▶ [Problem description]
Every line with the string "Behang" must be copied from the entries below.

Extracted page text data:

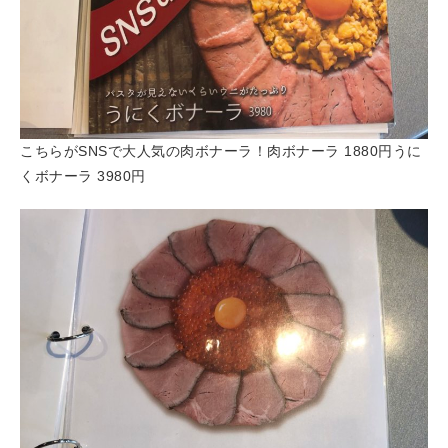
こちらがSNSで大人気の肉ボナーラ！肉ボナーラ 1880円うに
くボナーラ 3980円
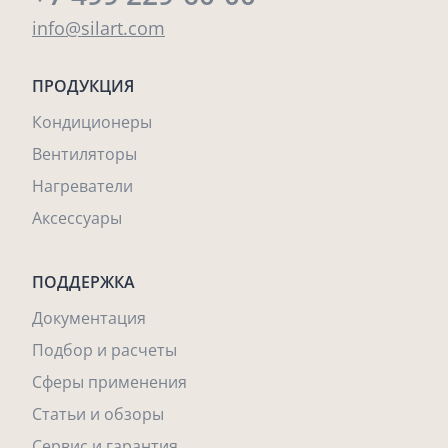
info@silart.com
ПРОДУКЦИЯ
Кондиционеры
Вентиляторы
Нагреватели
Аксессуары
ПОДДЕРЖКА
Документация
Подбор и расчеты
Сферы применения
Статьи и обзоры
Сервис и гарантия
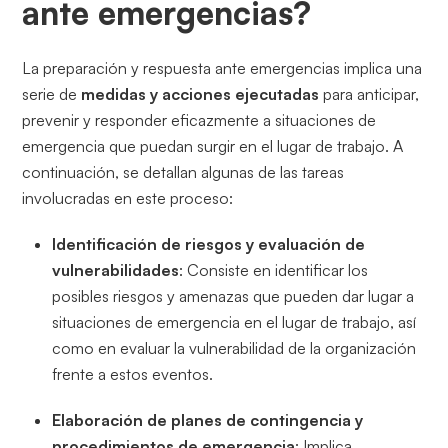
ante emergencias?
La preparación y respuesta ante emergencias implica una
serie de
medidas y acciones ejecutadas
para anticipar,
prevenir y responder eficazmente a situaciones de
emergencia que puedan surgir en el lugar de trabajo. A
continuación, se detallan algunas de las tareas
involucradas en este proceso:
Identificación de riesgos y evaluación de
vulnerabilidades
: Consiste en identificar los
posibles riesgos y amenazas que pueden dar lugar a
situaciones de emergencia en el lugar de trabajo, así
como en evaluar la vulnerabilidad de la organización
frente a estos eventos.
Elaboración de planes de contingencia y
procedimientos de emergencia
: Implica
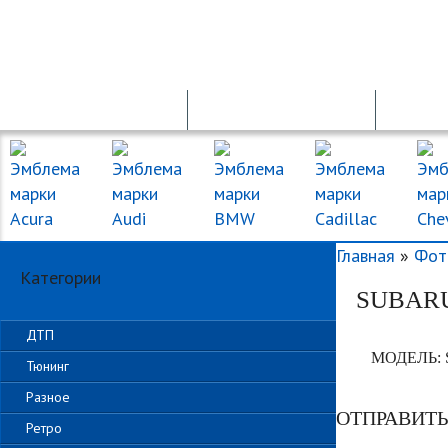
ПРОДАЖА АВТО
ПДД ОНЛАЙН
Главная
»
Фот
Категории
SUBAR
ДТП
МОДЕЛЬ:
Тюнинг
Разное
ОТПРАВИТ
Ретро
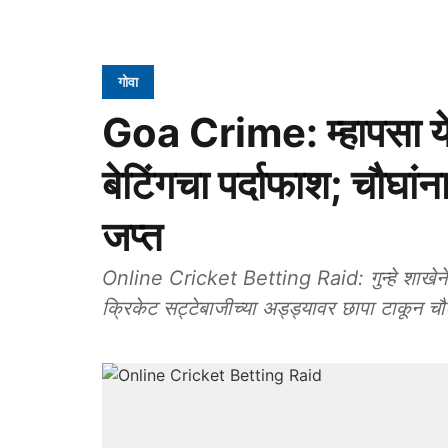
गोवा
Goa Crime: म्हापसा य
बेटिंगचा पर्दाफाश; चौघांन
जप्त
Online Cricket Betting Raid: गुन्हे शाखेन
क्रिकेट सट्टेबाजीच्या अड्ड्यावर छापा टाकून चौ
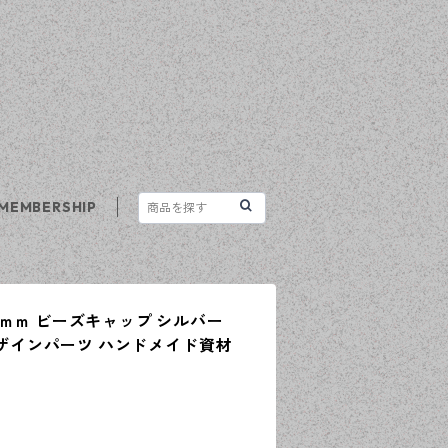
MEMBERSHIP
ｍｍ ビーズキャップ シルバー
 デザインパーツ ハンドメイド資材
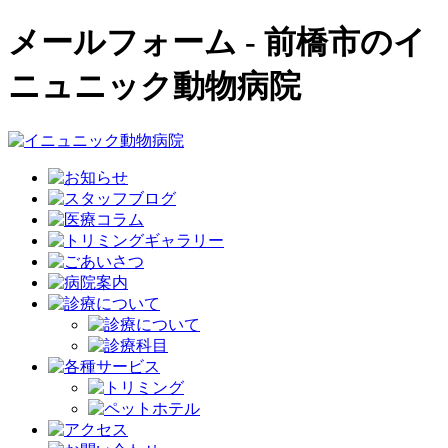
メールフォーム - 前橋市のイ
ニュニック動物病院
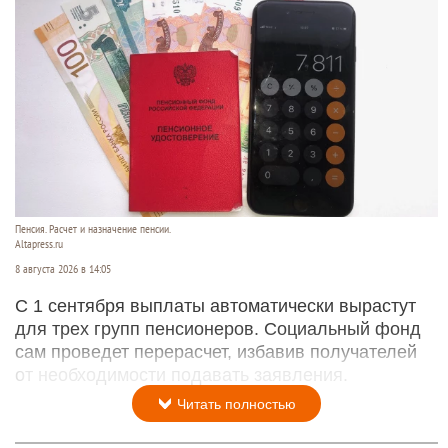
Пенсия. Расчет и назначение пенсии.
Altapress.ru
8 августа 2026 в 14:05
С 1 сентября выплаты автоматически вырастут
для трех групп пенсионеров. Социальный фонд
сам проведет перерасчет, избавив получателей
от необходимости подавать заявления.
Читать полностью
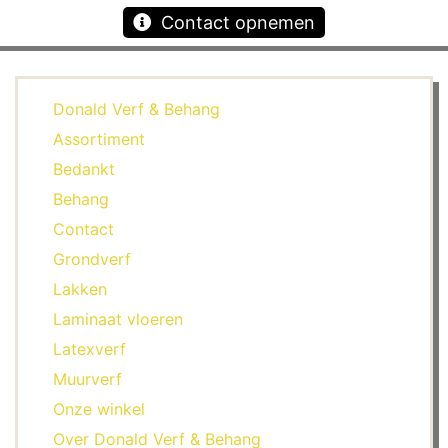
Contact opnemen
Donald Verf & Behang
Assortiment
Bedankt
Behang
Contact
Grondverf
Lakken
Laminaat vloeren
Latexverf
Muurverf
Onze winkel
Over Donald Verf & Behang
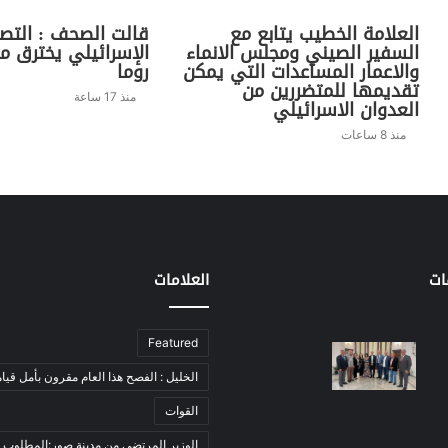
العلامة الخطيب يتابع مع
قالت الصحف : التص
السفير الصيني ومجلس الانماء
الإسرائيلي يخترق م
والاعمار المساعدات التي يمكن
روما
تقديمها للمتضررين من
منذ 17 ساعة
العدوان الاسرائيلي
منذ 8 ساعات
ات
العلامات
Featured
الخليل : الفصح هذا العام مقرون بأمل قيام
القوات
الوزير المرتضى من مدينة صور:المطلوب 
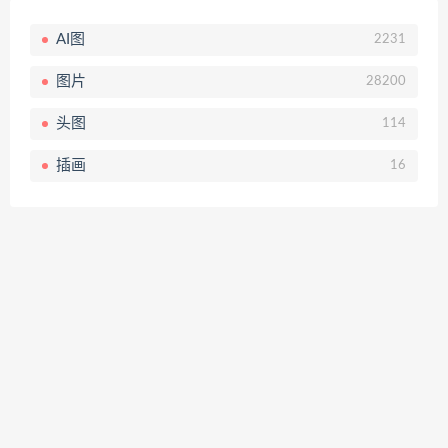
AI图
2231
图片
28200
头图
114
插画
16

▶ [Solution to the problem]
Donald Verf & Behang
Behang
Over Donald Verf & Behang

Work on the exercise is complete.